Il bello di questo ragazzo è che la musica che fa sembrerebbe non centrarci nulla con la sua età: “Sono cresciuto in una famiglia in cui si ascoltava molta musica, mio padre amava suonare la chitarra per hobby. Questo mi ha aiutato a formare un certo gusto musicale”. Le canzoni di George infatti sebbene arrangiate e prodotte in modo moderno, molto elettrico e di atmosfera, richiamano le vecchie ballate folk del Nord America. Se sentite la versione acustica del brano Did You Hear the Rain, che è anche il suo primo video clip, capirete cosa intendiamo: “I giovani della mia età ascoltano un sacco di musica pop davvero pessima. La prima volta che ho sentito quel genere di musica, la musica folk, Woody Guthrie e Bob Dylan, non ho più potuto fare a meno di ascoltarla, quella è la musica che voglio cercare di fare”.

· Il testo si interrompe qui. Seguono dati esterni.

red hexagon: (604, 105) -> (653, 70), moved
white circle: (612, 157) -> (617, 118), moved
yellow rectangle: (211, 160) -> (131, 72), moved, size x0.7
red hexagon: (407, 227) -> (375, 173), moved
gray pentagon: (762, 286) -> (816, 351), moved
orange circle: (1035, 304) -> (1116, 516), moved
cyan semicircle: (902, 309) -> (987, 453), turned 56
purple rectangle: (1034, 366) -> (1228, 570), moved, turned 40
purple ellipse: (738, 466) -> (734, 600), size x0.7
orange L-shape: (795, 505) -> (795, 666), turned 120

E’ strano che un giovane sia affascinato da queste antiche canzoni, ma d’altro canto il successo di una band come i Mumford and Sons dimostra quanto alcuni giovani di oggi abbiano caro questo interesse: “Credo sia dovuto al affatto che questo genere di canzoni raccontano delle storie, vere, reali, e che ogni volta che le ascolti scopri qualcosa di nuovo. C’è dentro qualcosa, un contenuto, è una sfida cercare di catturarlo, per questo mi piacciono”.
Ed ecco perché George Ezra suona anche chitarre “antiche: “Dal vivo suono sempre una Gretsch del 1959, poi ho anche una Gibson del 1956. Hanno un suono straordinario” dice soddisfatto.

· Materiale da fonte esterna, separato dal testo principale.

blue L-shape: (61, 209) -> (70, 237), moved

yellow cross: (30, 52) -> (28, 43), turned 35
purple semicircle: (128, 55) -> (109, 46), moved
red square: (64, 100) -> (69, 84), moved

E con quella Gretsch lo si può vedere esibirsi in uno straordinario video girato la scorsa estate al leggendario festival di Glastonbury: un grande carisma, una voce incredibile che sembra quella di un bluesman di sessant’anni tanto che se non vedessi il video non crederesti mai che a cantare sia un ragazzo di vent’anni. “Ero davvero nervoso al pensiero di esibirmi a Glastonbury, un festival con una storia incredibile. Quando ero lì in quei gironi ad esempio dovevano esibirsi i Rolling Stones, figurati l’emozione di trovarmi in un tale ambiente… Mi sono esibito nella tenda destinata ai nuovi talenti, c’era un sacco di gente, credo che più della metà fossero lì solo perché incuriositi di vedere chi ero e cosa sapevo fare. E devo dire che sono stati un pubblico fantastico”.
Adesso, fra un paio di mesi, arriverà il suo primo disco completo. Chissà dove lo porteranno le strade secondarie che ha scelto, chissà se la sua integrità di oggi resisterà al mondo spesso violento e brutale dell’industria musicale: “La bellezza della musica folk è che sei parte di una catena, ognuno segue l’altro e riprende la torcia da portare nel mondo. Adesso forse ce l’ho io… almeno fino a quando non arriverà un altro” saluta sorridendo. Tieni viva la buona musica George, ce n’è bisogno. Il prossimo 13 marzo sarà in concerto a Milano: è l’occasione buona per vedere dal vivo il suo talento.